The 10-year yield benchmark yield was at 6.4135% as of 10:15 a.m., compared with its previous close of 6.4445%.

The 10-year bond yield hit 6.4023% in opening trades, its lowest since December 20, 2021, after the Reserve Bank of India announced a bond purchase of 400 billion rupees ($4.67 billion) and conducted a 43-day repo for 1.5 trillion rupees last Thursday.

Sentiment was buoyed by the RBI’s move to maintain surplus liquidity, which stood at 1.69 trillion rupees as of Friday and has remained positive since end-March 2025.

Indian bond markets were shut on Monday for a local holiday.

The RBI, which cut rates by 25 bps and shifted to an accommodative stance last week, surprised markets by announcing another bond purchase outside its April schedule.

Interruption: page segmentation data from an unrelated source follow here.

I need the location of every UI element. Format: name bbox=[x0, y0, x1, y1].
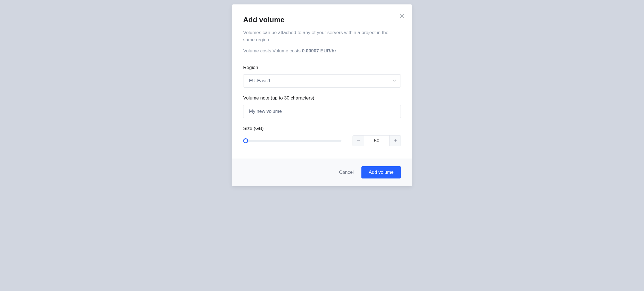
cost-line: Volume costs Volume costs 0.00007 EUR/hr bbox=[243, 48, 401, 54]
cost-value: 0.00007 EUR/hr bbox=[302, 48, 336, 53]
modal-body: Add volume Volumes can be attached to an… bbox=[232, 4, 412, 159]
region-select-wrap: EU-East-1 bbox=[243, 74, 401, 88]
close-icon bbox=[400, 14, 404, 19]
add-volume-button[interactable]: Add volume bbox=[361, 166, 401, 178]
region-select[interactable]: EU-East-1 bbox=[243, 74, 401, 88]
size-value-input[interactable] bbox=[364, 136, 389, 146]
size-label: Size (GB) bbox=[243, 126, 401, 131]
modal-footer: Cancel Add volume bbox=[232, 159, 412, 186]
region-label: Region bbox=[243, 65, 401, 70]
size-stepper bbox=[353, 135, 401, 146]
cancel-button[interactable]: Cancel bbox=[339, 170, 354, 175]
add-volume-modal: Add volume Volumes can be attached to an… bbox=[232, 4, 412, 186]
size-row bbox=[243, 135, 401, 146]
note-label: Volume note (up to 30 characters) bbox=[243, 95, 401, 101]
slider-track bbox=[243, 140, 341, 142]
volume-note-input[interactable] bbox=[243, 105, 401, 118]
increment-button[interactable] bbox=[389, 136, 401, 146]
size-slider[interactable] bbox=[243, 138, 341, 143]
plus-icon bbox=[393, 138, 397, 143]
modal-title: Add volume bbox=[243, 16, 401, 24]
decrement-button[interactable] bbox=[353, 136, 364, 146]
slider-handle[interactable] bbox=[243, 138, 248, 143]
cost-prefix: Volume costs Volume costs bbox=[243, 48, 302, 53]
minus-icon bbox=[356, 138, 360, 143]
close-button[interactable] bbox=[399, 13, 405, 20]
modal-description: Volumes can be attached to any of your s… bbox=[243, 29, 401, 43]
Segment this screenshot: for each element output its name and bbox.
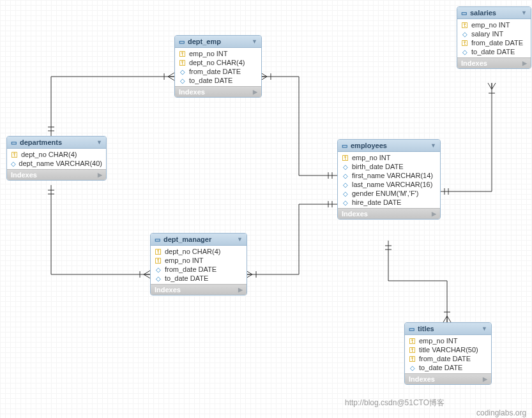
key-icon: ⚿: [461, 40, 469, 47]
column-text: emp_no INT: [419, 337, 458, 345]
table-header[interactable]: ▭dept_manager▼: [151, 234, 247, 246]
key-icon: ⚿: [461, 22, 469, 29]
column-text: hire_date DATE: [352, 198, 401, 206]
indexes-label: Indexes: [11, 171, 37, 179]
column-row[interactable]: ◇gender ENUM('M','F'): [338, 189, 440, 198]
svg-line-12: [144, 274, 150, 278]
indexes-section[interactable]: Indexes▶: [457, 57, 531, 68]
svg-line-47: [443, 316, 447, 322]
indexes-label: Indexes: [155, 286, 181, 294]
diamond-icon: ◇: [179, 77, 186, 84]
table-header[interactable]: ▭salaries▼: [457, 7, 531, 19]
key-icon: ⚿: [155, 257, 162, 264]
column-text: to_date DATE: [165, 274, 208, 282]
table-title: dept_manager: [163, 235, 211, 243]
column-row[interactable]: ⚿title VARCHAR(50): [405, 345, 491, 354]
table-employees[interactable]: ▭employees▼⚿emp_no INT◇birth_date DATE◇f…: [337, 139, 441, 220]
columns-list: ⚿emp_no INT◇salary INT⚿from_date DATE◇to…: [457, 19, 531, 57]
expand-icon[interactable]: ▶: [483, 376, 487, 382]
column-text: emp_no INT: [165, 257, 204, 264]
column-text: from_date DATE: [419, 355, 471, 362]
column-row[interactable]: ⚿emp_no INT: [405, 336, 491, 345]
table-title: departments: [20, 138, 62, 146]
key-icon: ⚿: [409, 338, 416, 345]
indexes-label: Indexes: [179, 88, 205, 96]
diamond-icon: ◇: [342, 199, 349, 206]
column-row[interactable]: ⚿from_date DATE: [405, 354, 491, 363]
column-row[interactable]: ⚿emp_no INT: [175, 49, 261, 58]
column-text: emp_no INT: [352, 154, 391, 161]
watermark-site: codinglabs.org: [476, 408, 526, 417]
indexes-section[interactable]: Indexes▶: [7, 169, 106, 180]
column-text: birth_date DATE: [352, 163, 404, 170]
expand-icon[interactable]: ▶: [522, 60, 527, 66]
diamond-icon: ◇: [461, 31, 469, 38]
collapse-icon[interactable]: ▼: [237, 236, 243, 243]
column-row[interactable]: ◇to_date DATE: [175, 76, 261, 85]
column-row[interactable]: ⚿emp_no INT: [338, 153, 440, 162]
svg-line-13: [144, 271, 150, 274]
svg-line-38: [492, 83, 496, 89]
column-row[interactable]: ◇to_date DATE: [151, 274, 247, 283]
indexes-label: Indexes: [409, 375, 435, 383]
column-row[interactable]: ⚿dept_no CHAR(4): [7, 150, 106, 159]
expand-icon[interactable]: ▶: [98, 172, 102, 178]
column-row[interactable]: ◇first_name VARCHAR(14): [338, 171, 440, 180]
table-header[interactable]: ▭titles▼: [405, 323, 491, 335]
indexes-label: Indexes: [461, 59, 487, 67]
column-row[interactable]: ◇dept_name VARCHAR(40): [7, 159, 106, 168]
indexes-label: Indexes: [342, 210, 368, 218]
expand-icon[interactable]: ▶: [253, 89, 257, 95]
indexes-section[interactable]: Indexes▶: [405, 373, 491, 384]
column-row[interactable]: ◇to_date DATE: [405, 363, 491, 372]
column-row[interactable]: ⚿emp_no INT: [457, 20, 531, 29]
collapse-icon[interactable]: ▼: [521, 10, 527, 16]
expand-icon[interactable]: ▶: [432, 211, 436, 217]
column-row[interactable]: ◇birth_date DATE: [338, 162, 440, 171]
table-title: titles: [418, 325, 434, 332]
table-salaries[interactable]: ▭salaries▼⚿emp_no INT◇salary INT⚿from_da…: [457, 6, 531, 69]
columns-list: ⚿emp_no INT◇birth_date DATE◇first_name V…: [338, 152, 440, 208]
column-row[interactable]: ◇salary INT: [457, 29, 531, 38]
table-dept_emp[interactable]: ▭dept_emp▼⚿emp_no INT⚿dept_no CHAR(4)◇fr…: [174, 35, 262, 98]
indexes-section[interactable]: Indexes▶: [338, 208, 440, 219]
table-titles[interactable]: ▭titles▼⚿emp_no INT⚿title VARCHAR(50)⚿fr…: [404, 322, 492, 385]
table-header[interactable]: ▭employees▼: [338, 140, 440, 152]
table-header[interactable]: ▭dept_emp▼: [175, 36, 261, 48]
key-icon: ⚿: [155, 248, 162, 255]
column-row[interactable]: ⚿dept_no CHAR(4): [175, 58, 261, 67]
column-row[interactable]: ◇hire_date DATE: [338, 198, 440, 207]
columns-list: ⚿emp_no INT⚿dept_no CHAR(4)◇from_date DA…: [175, 48, 261, 86]
column-row[interactable]: ⚿emp_no INT: [151, 256, 247, 265]
expand-icon[interactable]: ▶: [238, 287, 243, 293]
table-header[interactable]: ▭departments▼: [7, 137, 106, 149]
collapse-icon[interactable]: ▼: [482, 325, 487, 332]
column-text: to_date DATE: [419, 364, 462, 371]
column-row[interactable]: ◇from_date DATE: [175, 67, 261, 76]
column-row[interactable]: ◇to_date DATE: [457, 47, 531, 56]
column-row[interactable]: ◇from_date DATE: [151, 265, 247, 274]
table-title: salaries: [470, 9, 496, 17]
diamond-icon: ◇: [155, 266, 162, 273]
diamond-icon: ◇: [461, 49, 469, 56]
table-icon: ▭: [178, 38, 185, 45]
columns-list: ⚿dept_no CHAR(4)⚿emp_no INT◇from_date DA…: [151, 246, 247, 284]
column-text: emp_no INT: [471, 21, 510, 29]
collapse-icon[interactable]: ▼: [430, 142, 436, 149]
column-text: emp_no INT: [189, 50, 228, 57]
column-text: gender ENUM('M','F'): [352, 190, 418, 197]
column-row[interactable]: ◇last_name VARCHAR(16): [338, 180, 440, 189]
column-text: title VARCHAR(50): [419, 346, 478, 354]
column-row[interactable]: ⚿from_date DATE: [457, 38, 531, 47]
table-dept_manager[interactable]: ▭dept_manager▼⚿dept_no CHAR(4)⚿emp_no IN…: [150, 233, 247, 295]
diamond-icon: ◇: [342, 172, 349, 179]
indexes-section[interactable]: Indexes▶: [151, 284, 247, 295]
column-row[interactable]: ⚿dept_no CHAR(4): [151, 247, 247, 256]
indexes-section[interactable]: Indexes▶: [175, 86, 261, 97]
key-icon: ⚿: [11, 151, 19, 158]
collapse-icon[interactable]: ▼: [96, 139, 102, 146]
column-text: from_date DATE: [165, 265, 217, 273]
table-departments[interactable]: ▭departments▼⚿dept_no CHAR(4)◇dept_name …: [6, 136, 107, 181]
column-text: to_date DATE: [471, 48, 515, 56]
collapse-icon[interactable]: ▼: [252, 38, 257, 45]
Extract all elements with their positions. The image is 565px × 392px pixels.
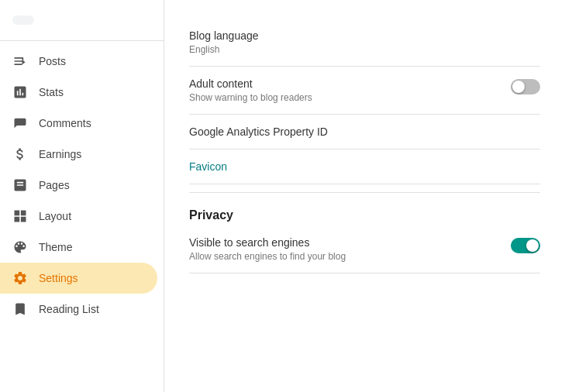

India bond yields seen easing after central bank doubles debt buy

It had earlier signalled it would maintain liquidity at around 1% of deposits.

Investors are also awaiting India’s retail inflation data due later on Tuesday for further cues on the rate cycle.

India’s retail inflation likely held steady in March at 3.60%, just below February’s 3.61%, according to a Reuters poll of 40 economists.

Bets of continued lower inflation readings has led some economists to expect a deeper-than-expected rate-cut cycle.